Poisson vs. Quasi-Poisson models

Poisson

term	estimate	std.error
(Intercept)	-0.3843	0.1821
age	0.0704	0.0069
I(age^2)	-0.0007	0.0001
locationDavaoRegion	-0.0194	0.0538
locationIlocosRegion	0.0610	0.0527
locationMetroManila	0.0545	0.0472
locationVisayas	0.1121	0.0417

Quasi-Poisson

estimate	std.error
-0.3843	0.2166
0.0704	0.0082
-0.0007	0.0001
-0.0194	0.0640
0.0610	0.0626
0.0545	0.0561
0.1121	0.0497

Quasi-Poisson: Inference for coefficients

term	estimate	std.error
(Intercept)	-0.3843	0.2166
age	0.0704	0.0082
I(age^2)	-0.0007	0.0001
locationDavaoRegion	-0.0194	0.0640
locationIlocosRegion	0.0610	0.0626
locationMetroManila	0.0545	0.0561
locationVisayas	0.1121	0.0497

Test statistic

\[t = \frac{\hat{\beta} - 0}{SE_{Q}(\hat{\beta})} \sim t_{n-p}\]

Quasi-Poisson model

term	estimate	std.error	statistic	p.value	conf.low	conf.high
(Intercept)	-0.3843	0.2166	-1.7744	0.0762	-0.8134	0.0358
age	0.0704	0.0082	8.5665	0.0000	0.0544	0.0866
I(age^2)	-0.0007	0.0001	-9.2000	0.0000	-0.0009	-0.0006
locationDavaoRegion	-0.0194	0.0640	-0.3030	0.7619	-0.1451	0.1058
locationIlocosRegion	0.0610	0.0626	0.9735	0.3304	-0.0620	0.1837
locationMetroManila	0.0545	0.0561	0.9703	0.3320	-0.0552	0.1649
locationVisayas	0.1121	0.0497	2.2574	0.0241	0.0156	0.2103

Application exercise

📋 sta310-sp24.netlify.app/ae/lec-05-overdisp

Negative binomial regression model

Another approach to handle overdispersion is to use a negative binomial regression model

This has more flexibility than the quasi-Poisson model, because there is a new parameter in addition to \(\lambda\)

Let \(Y\) be a negative binomial random variable, \(Y\sim NegBinom(r, p)\), then

\[\begin{align}P(Y = y_i) = {y_i + r - 1 \choose r - 1}(1-p)^{y_i}p^r \hspace{5mm} y_i = 0, 1, 2, \ldots, \infty \\ E(Y) = \frac{r(1-p)}{p} \hspace{8mm} SD(Y) = \sqrt{\frac{r(1-p)}{p^2}}\end{align}\]

Negative binomial regression model

Main idea: Generate a \(\lambda\) for each observation (household) and generate a count using the Poisson random variable with parameter \(\lambda\)
- Makes the counts more dispersed than with a single parameter
Think of it as a Poisson model such that \(\lambda\) is also random \[\begin{aligned} &\text{If }\hspace{2mm} Y|\lambda \sim Poisson(\lambda)\\ &\text{ and } \lambda \sim Gamma\bigg(r, \frac{1-p}{p}\bigg)\\ &\text{ then } Y \sim NegBinom(r, p)\end{aligned}\]

Negative binomial regression in R

Use the glm.nb function in the MASS R package.

Caution

The MASS package has a select function that conflicts with the select function in dplyr.
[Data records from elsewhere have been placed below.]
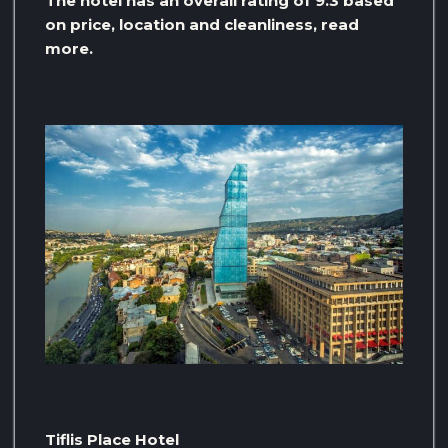
The hotel has an overall rating of 9.3 based
on price, location and cleanliness, read
more.
Tiflis Place Hotel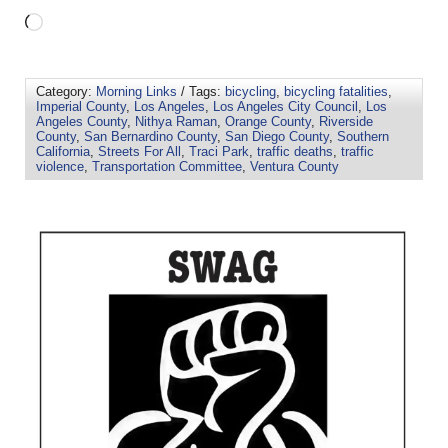
Category:
Morning Links
/ Tags:
bicycling
,
bicycling fatalities
,
Imperial County
,
Los Angeles
,
Los Angeles City Council
,
Los
Angeles County
,
Nithya Raman
,
Orange County
,
Riverside
County
,
San Bernardino County
,
San Diego County
,
Southern
California
,
Streets For All
,
Traci Park
,
traffic deaths
,
traffic
violence
,
Transportation Committee
,
Ventura County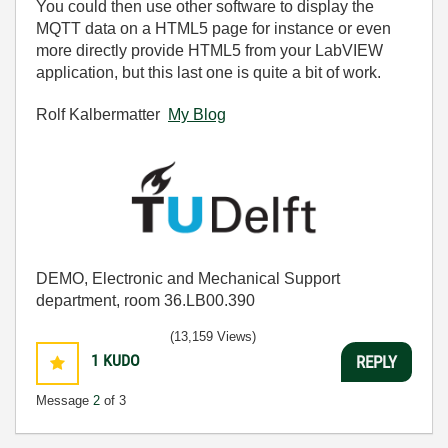
You could then use other software to display the
MQTT data on a HTML5 page for instance or even
more directly provide HTML5 from your LabVIEW
application, but this last one is quite a bit of work.
Rolf Kalbermatter
My Blog
DEMO, Electronic and Mechanical Support
department, room 36.LB00.390
(13,159 Views)
1
KUDO
REPLY
Message
2
of 3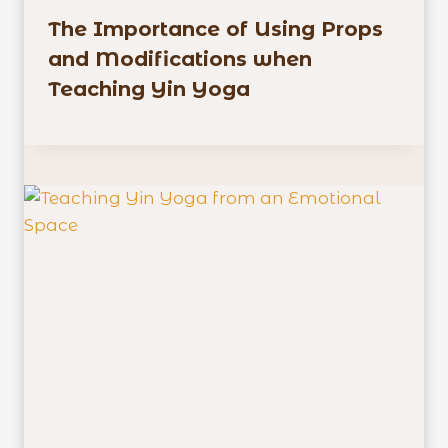
The Importance of Using Props
and Modifications when
Teaching Yin Yoga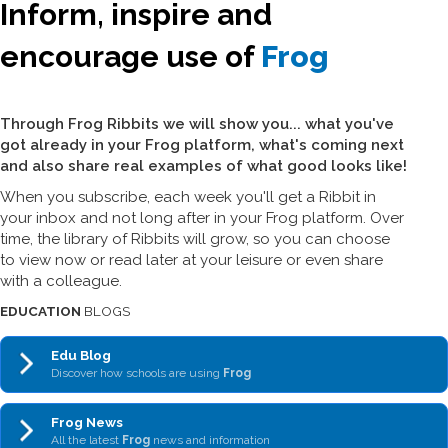
Inform, inspire and
encourage use of
Frog
Through Frog Ribbits we will show you... what you've
got already in your Frog platform, what's coming next
and also share real examples of what good looks like!
When you subscribe, each week you'll get a Ribbit in
your inbox and not long after in your Frog platform. Over
time, the library of Ribbits will grow, so you can choose
to view now or read later at your leisure or even share
with a colleague.
EDUCATION
BLOGS
Edu Blog
Discover how schools are using
Frog
Frog News
All the latest
Frog
news and information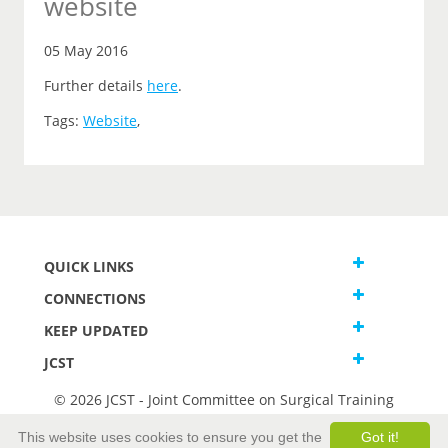
website
05 May 2016
Further details
here
.
Tags:
Website
,
QUICK LINKS
CONNECTIONS
KEEP UPDATED
JCST
© 2026 JCST - Joint Committee on Surgical Training
Terms and Conditions
This website uses cookies to ensure you get the
Got it!
Privacy and Cookies Statement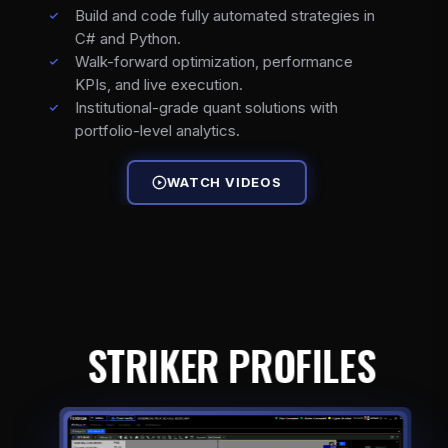
Build and code fully automated strategies in
C# and Python.
Walk-forward optimization, performance
KPIs, and live execution.
Institutional-grade quant solutions with
portfolio-level analytics.
WATCH VIDEOS
STRIKER PROFILES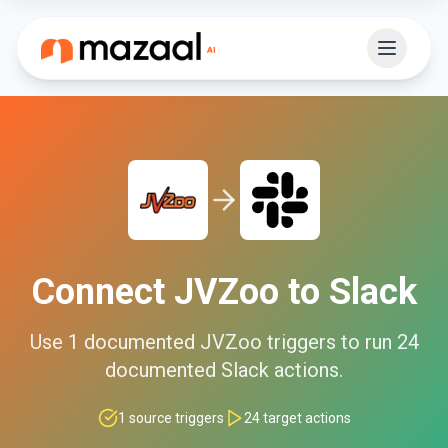
Connect
JVZoo
to
Slack
Use
1
documented
JVZoo
triggers to run
24
documented
Slack
actions.
1
source triggers
24
target actions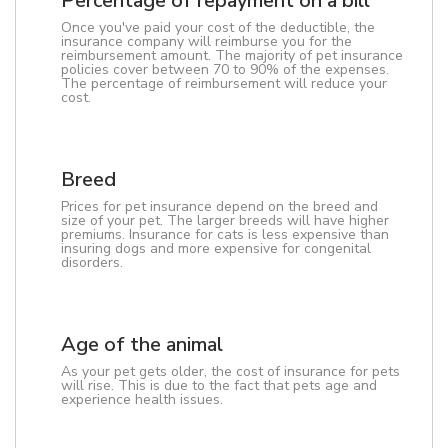
Percentage of repayment on a bill
Once you've paid your cost of the deductible, the
insurance company will reimburse you for the
reimbursement amount. The majority of pet insurance
policies cover between 70 to 90% of the expenses.
The percentage of reimbursement will reduce your
cost.
Breed
Prices for pet insurance depend on the breed and
size of your pet. The larger breeds will have higher
premiums. Insurance for cats is less expensive than
insuring dogs and more expensive for congenital
disorders.
Age of the animal
As your pet gets older, the cost of insurance for pets
will rise. This is due to the fact that pets age and
experience health issues.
You can avoid this by (1) always loading tidyverse after MASS, or (2) use MASS::glm.nb instead of loading the package.

Negative binomial regression in R

hh_age_loc_nb <- MASS::glm.nb(total ~ age + I(age^2) + location, data = hh_data)
tidy(hh_age_loc_nb) |> 
  kable(digits = 4)

term	estimate	std.error	statistic	p.value
(Intercept)	-0.3753	0.2076	-1.8081	0.0706
age	0.0699	0.0079	8.8981	0.0000
I(age^2)	-0.0007	0.0001	-9.5756	0.0000
locationDavaoRegion	-0.0219	0.0625	-0.3501	0.7262
locationIlocosRegion	0.0577	0.0615	0.9391	0.3477
locationMetroManila	0.0562	0.0551	1.0213	0.3071
locationVisayas	0.1104	0.0487	2.2654	0.0235

Negative binomial vs. Quasi-Poisson

Quasi-Poisson

term	estimate	std.error
(Intercept)	-0.3843	0.2166
age	0.0704	0.0082
I(age^2)	-0.0007	0.0001
locationDavaoRegion	-0.0194	0.0640
locationIlocosRegion	0.0610	0.0626
locationMetroManila	0.0545	0.0561
locationVisayas	0.1121	0.0497

Negative binomial

estimate	std.error
-0.3753	0.2076
0.0699	0.0079
-0.0007	0.0001
-0.0219	0.0625
0.0577	0.0615
0.0562	0.0551
0.1104	0.0487

References

Roback, Paul, and Julie Legler. 2021. Beyond multiple linear regression: applied generalized linear models and multilevel models in R. CRC Press.